DESCRIPTION OF THE TASK:
Transcribe exactly, and only, the lines from the one with "Aviação, já estão confirmados na" through the end of the records below, including both of those lines. Skip all pictures.

PROVIDED RECORDS:
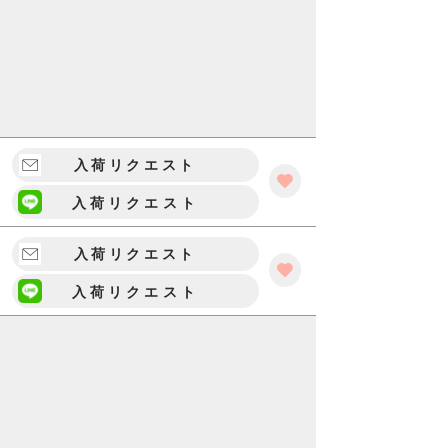
入荷リクエスト
入荷リクエスト
入荷リクエスト
入荷リクエスト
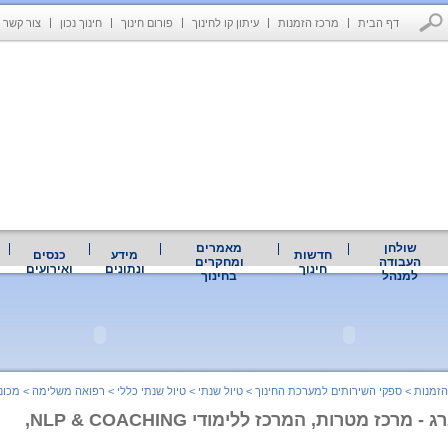
דף הבית
מרכז הזמנות
עיתון קו לחינוך
פורום חינוך
חינוך נכון
צור קשר
שולחן
מאמרים
חדשות
מידע
כנסים
העבודה
ומחקרים
חינוך
ונתונים
ואירועים
למנהל
בחינוך
הזמנות
>
ספקי השירותים למערכת החינוך
>
טיול שנתי
>
טיול שנתי כללי
>
רפואה משלימה
>
מכונ
 מרכז מטרות, המרכז ללימודי NLP & COACHING,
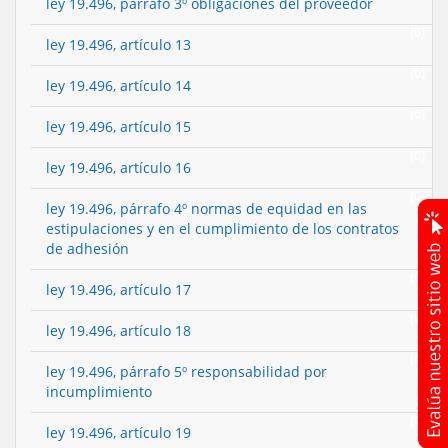
ley 19.496, párrafo 3º obligaciones del proveedor
(0)
ley 19.496, artículo 13
(0)
ley 19.496, artículo 14
(0)
ley 19.496, artículo 15
(0)
ley 19.496, artículo 16
(0)
ley 19.496, párrafo 4º normas de equidad en las
estipulaciones y en el cumplimiento de los contratos
de adhesión
(0)
ley 19.496, artículo 17
(0)
ley 19.496, artículo 18
(0)
ley 19.496, párrafo 5º responsabilidad por
incumplimiento
(0)
ley 19.496, artículo 19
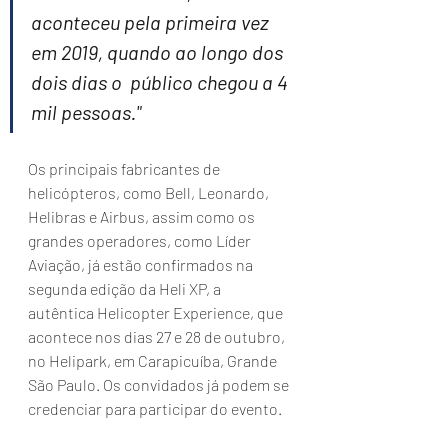
aconteceu pela primeira vez 
em 2019, quando ao longo dos 
dois dias o  público chegou a 4 
mil pessoas."
Os principais fabricantes de 
helicópteros, como Bell, Leonardo, 
Helibras e Airbus, assim como os 
grandes operadores, como Líder 
Aviação, já estão confirmados na 
segunda edição da Heli XP, a 
autêntica Helicopter Experience, que 
acontece nos dias 27 e 28 de outubro, 
no Helipark, em Carapicuíba, Grande 
São Paulo. Os convidados já podem se 
credenciar para participar do evento.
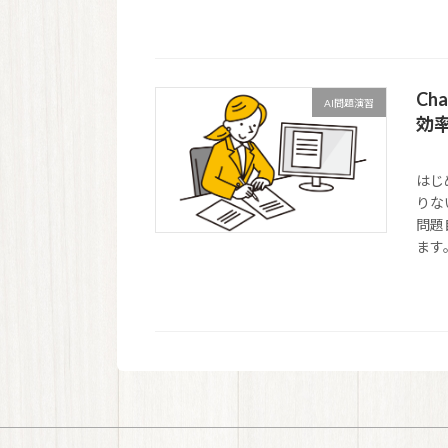
Ch
AI問題演習
効率
はじ
りな
問題
ます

RESULT OF THE EXERCISE:
Aviação, já estão confirmados na 
segunda edição da Heli XP, a 
autêntica Helicopter Experience, que 
acontece nos dias 27 e 28 de outubro, 
no Helipark, em Carapicuíba, Grande 
São Paulo. Os convidados já podem se 
credenciar para participar do evento.
Ch
AI問題演習
効率
はじ
りな
問題
ます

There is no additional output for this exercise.